While these tumors can be malignant or benign, each of which have markedly different clinical outcomes, the absence of definitive pathological criteria to determine malignancy makes distinguishing between them and predicting prognosis in children difficult.
To address this, a team in China set out to describe the management and prognosis of children with adrenal masses by analyzing disease features, imaging data, treatment approach, and outcomes. All 28 patients attended the Children’s Hospital of Fudan University in Shanghai between March 2010 and March 2017.
The study included 10 boys and 18 girls, with a mean age at diagnosis of 5.25 years. The average age of the patients with ACAs was 6.8, and 2.7 in children with ACCs. Of the patients, 26 had tumors in only one gland (15 ACAs and 11 ACCs), while the other two had tumors in both glands.
Most of the patients (75%) had some sort of hormonal dysfunction, with 60.7% experiencing precocious puberty — defined as early development of pubic and axillary hair, deepened voice, accelerated height, acne, and enlarged genitals — 53.3% having signs of Cushing’s syndrome, and 39.2% showing signs of both virilization and Cushing’s.
In addition, five patients (17.8%) showed symptoms of hyperaldosteronism — excessive production of the hormone aldosterone by the adrenal glands — with hypertension, and two had an abdominal mass.
Overall, 89% of patients had functional tumors, characterized by an increased release of hormones. Testosterone levels were elevated in 16 of the 19 patients tested, and higher in ACC than in ACA patients. Also, levels of dehydroepiandrosterone, which may be converted into testosterone, were above the upper limit for detection in six of the seven patients tested, and also higher in children with ACCs.
Patients with ACCs also had excess amounts of 17Α-hydroxyprogesterone (derived from progesterone) and serum LDH cholesterol. The level of lactate dehydrogenase — an enzyme involved in energy production in cells — was above normal in eight of nine patients with ACCs and in two of 10 with ACAs.
According to the researchers, “the discordantly elevated serum levels of sexual corticosteroid hormones and lactate dehydrogenase may predict the malignant nature of these tumors.”
Computed tomography (CT) imaging revealed large, well-defined tumors containing calcifications — buildups of calcium — with a thin capsule and central cell and tissue death or bleeding.

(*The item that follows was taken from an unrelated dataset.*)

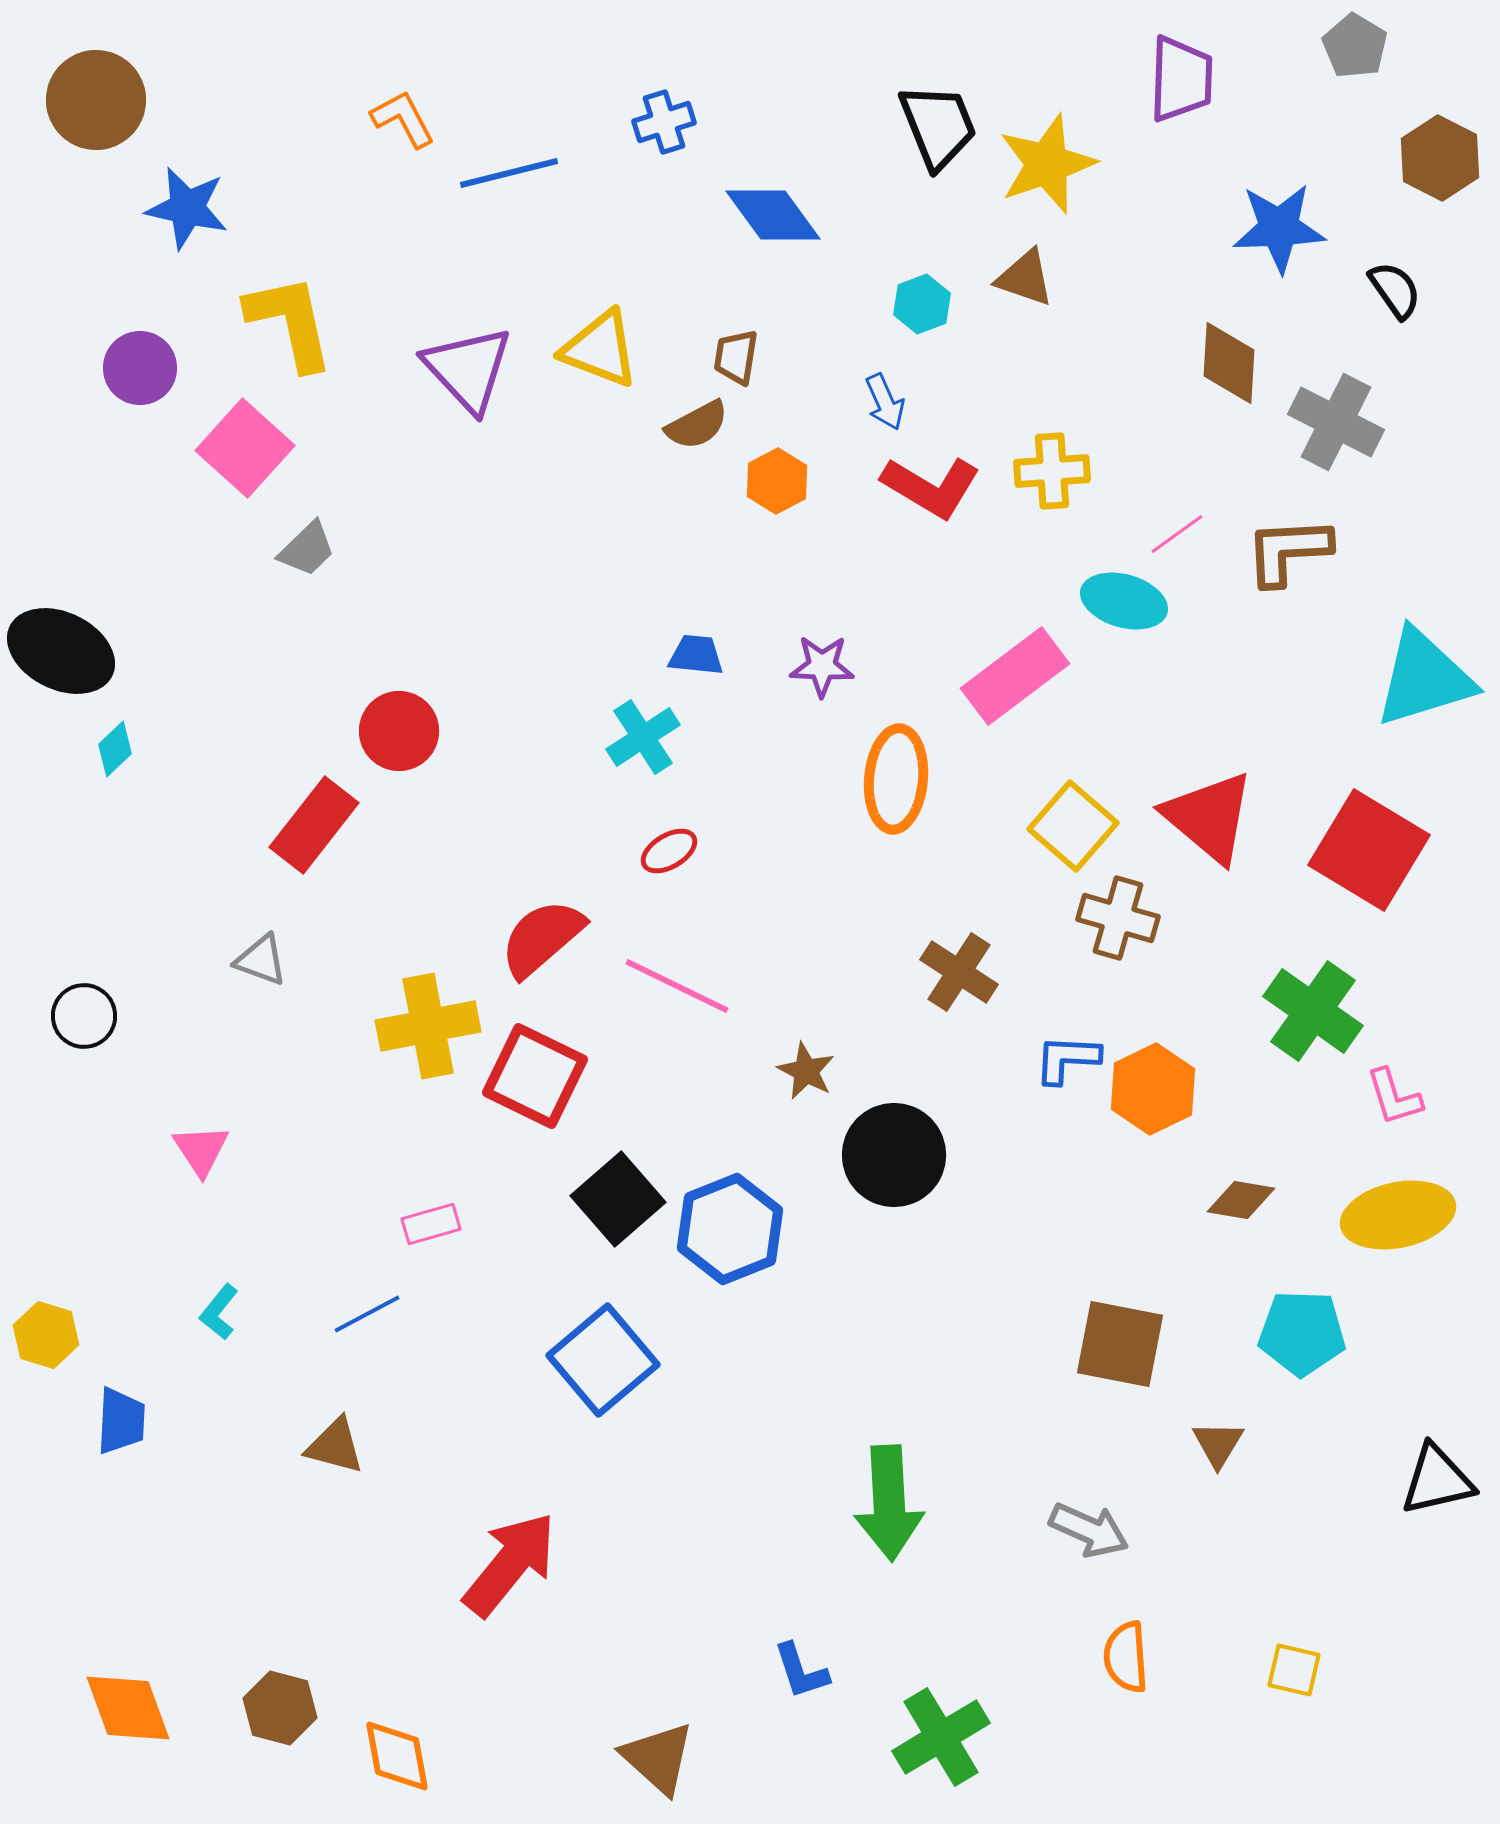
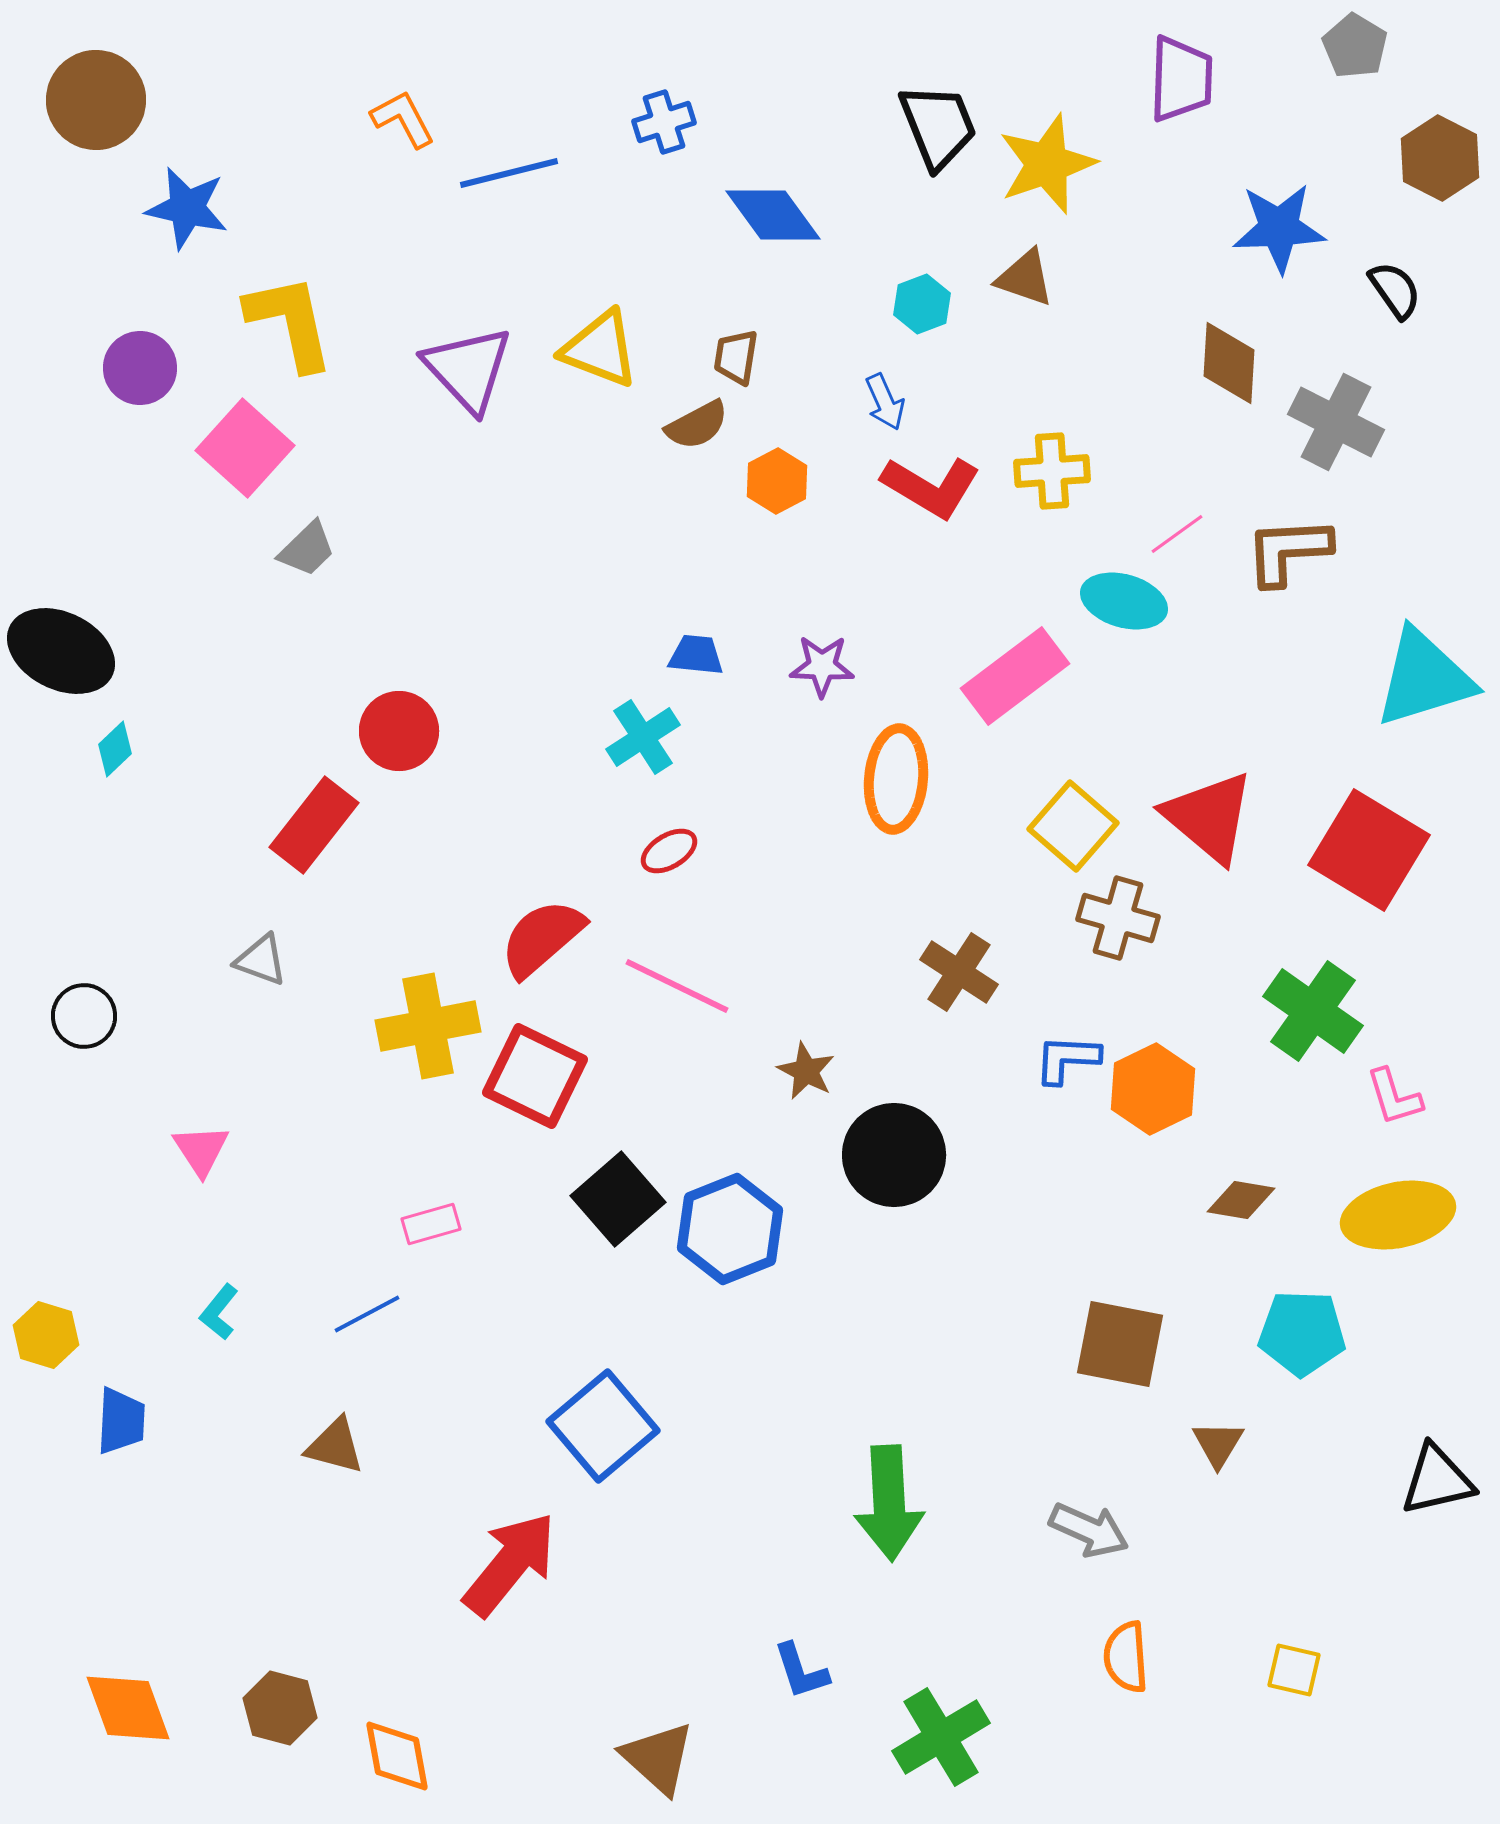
blue square at (603, 1360): moved 66 px down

In agreement with the literature, tumors were larger in the 12 patients with ACCs than in the 16 with ACAs. Expression of Ki-67, an indicator of cellular proliferation, was also higher in ACCs than ACAs.
All patients underwent complete surgical removal of their tumors. After a median follow-up of 40 months, all ACA patients were alive and without signs of tumor recurrence.
Adjuvant chemotherapy was started post-surgery in five patients with ACCs. After a median follow-up of 27 months, seven patients had developed distant metastasis after surgery, five died within two years, and seven were still alive. Two-year overall survival was 44.6%.